Gutenzell versank in bitterer Armut. Der größte Arbeitgeber und Auftraggeber für die Handwerker fiel zunächst weg. Graf Toerring war enttäuscht von seiner neuen Besitzung, die seinen Verlust der linksrheinischen Gebiete nicht aufwiegen konnte und in Form von alten Nonnenpensionen noch Kosten verursachte.

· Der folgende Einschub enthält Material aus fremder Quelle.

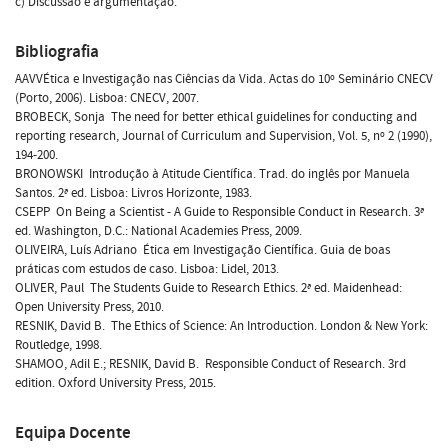
c) Discussão e argumentação.
Bibliografia
AAVVÉtica e Investigação nas Ciências da Vida. Actas do 10º Seminário CNECV
(Porto, 2006). Lisboa: CNECV, 2007.
BROBECK, Sonja  The need for better ethical guidelines for conducting and
reporting research, Journal of Curriculum and Supervision, Vol. 5, nº 2 (1990),
194-200.
BRONOWSKI  Introdução à Atitude Científica. Trad. do inglês por Manuela
Santos. 2ª ed. Lisboa: Livros Horizonte, 1983.
CSEPP  On Being a Scientist - A Guide to Responsible Conduct in Research. 3ª
ed. Washington, D.C.: National Academies Press, 2009.
OLIVEIRA, Luís Adriano  Ética em Investigação Científica. Guia de boas
práticas com estudos de caso. Lisboa: Lidel, 2013.
OLIVER, Paul  The Students Guide to Research Ethics. 2ª ed. Maidenhead:
Open University Press, 2010.
RESNIK, David B.  The Ethics of Science: An Introduction. London & New York:
Routledge, 1998.
SHAMOO, Adil E.; RESNIK, David B.  Responsible Conduct of Research. 3rd
edition. Oxford University Press, 2015.
Equipa Docente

1864 wurde das Konventsgebäude mit Ausnahme eines Teiles des Ostflügels, der bis heute als Pfarrhaus und Forstamt dient, abgerissen. Erhalten ist ebenfalls die ehemalige Torwache.
Wirkung bis heute
Das manuelle Geschick und den Fleiß der Nonnen zeigen die heute noch in der Kirche vorhandenen reich geschmückten Reliquien sowie die große Barockkrippe mit über 100 Figuren[3], die jedes Jahr von Weihnachten bis Lichtmess (2. Februar) in der Kirche aufgebaut wird.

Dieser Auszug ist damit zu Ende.